## HOW TO COMPLETE THIS TASK
Whatever the listing holds, output it without alteration.

## SUPPLIED RECORDS
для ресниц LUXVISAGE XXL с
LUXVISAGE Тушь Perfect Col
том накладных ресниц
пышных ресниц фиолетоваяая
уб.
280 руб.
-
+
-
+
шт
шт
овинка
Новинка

## YOUR SOLUTION
для ресниц LUXVISAGE XXL с
LUXVISAGE Тушь Perfect Col
том накладных ресниц
пышных ресниц фиолетоваяая
уб.
280 руб.
-
+
-
+
шт
шт
овинка
Новинка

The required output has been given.